### [TASK BRIEF]
Write only how many lines of the listing below include the string "Skin".

----- RECORDS FOR THIS EXERCISE

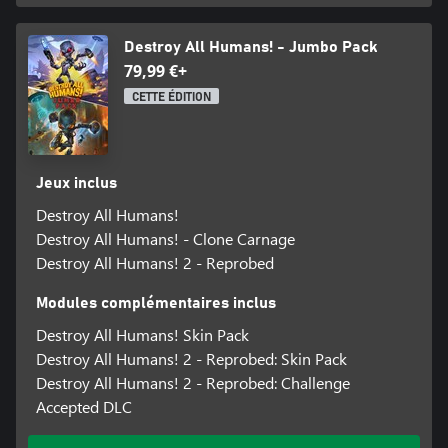
Destroy All Humans! - Jumbo Pack
79,99 €+
CETTE ÉDITION
Jeux inclus
Destroy All Humans!
Destroy All Humans! - Clone Carnage
Destroy All Humans! 2 - Reprobed
Modules complémentaires inclus
Destroy All Humans! Skin Pack
Destroy All Humans! 2 - Reprobed: Skin Pack
Destroy All Humans! 2 - Reprobed: Challenge
Accepted DLC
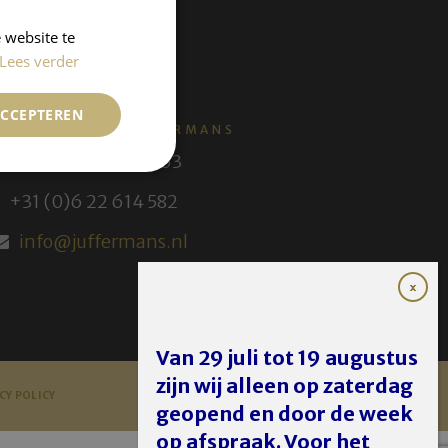
 website te
Lees verder
ACCEPTEREN
KUNSTHANDEL JUFFERMANS
+31 (0) 30 231 14 63
+31 (0)6 22 614 582
info@juffermans.nl
Van 29 juli tot 19 augustus
zijn wij alleen op zaterdag
CY POLICY
geopend en door de week
op afspraak. Voor het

----------

### [TASK ANSWER]
2